| Work request |
All entries are to be transcribed exactly. Pictures are not part of the copy.
===== Records for the task
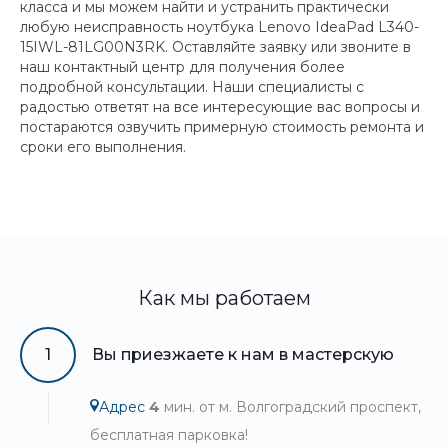
класса и мы можем найти и устранить практически
любую неисправность ноутбука Lenovo IdeaPad L340-
15IWL-81LG00N3RK. Оставляйте заявку или звоните в
наш контактный центр для получения более
подробной консультации. Наши специалисты с
радостью ответят на все интересующие вас вопросы и
постараются озвучить примерную стоимость ремонта и
сроки его выполнения.
Как мы работаем
1
Вы приезжаете к нам в мастерскую
Адрес
4
мин. от м. Волгоградский проспект,
бесплатная парковка!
==========
| Answer to the exercise |
класса и мы можем найти и устранить практически
любую неисправность ноутбука Lenovo IdeaPad L340-
15IWL-81LG00N3RK. Оставляйте заявку или звоните в
наш контактный центр для получения более
подробной консультации. Наши специалисты с
радостью ответят на все интересующие вас вопросы и
постараются озвучить примерную стоимость ремонта и
сроки его выполнения.
Как мы работаем
1
Вы приезжаете к нам в мастерскую
Адрес
4
мин. от м. Волгоградский проспект,
бесплатная парковка!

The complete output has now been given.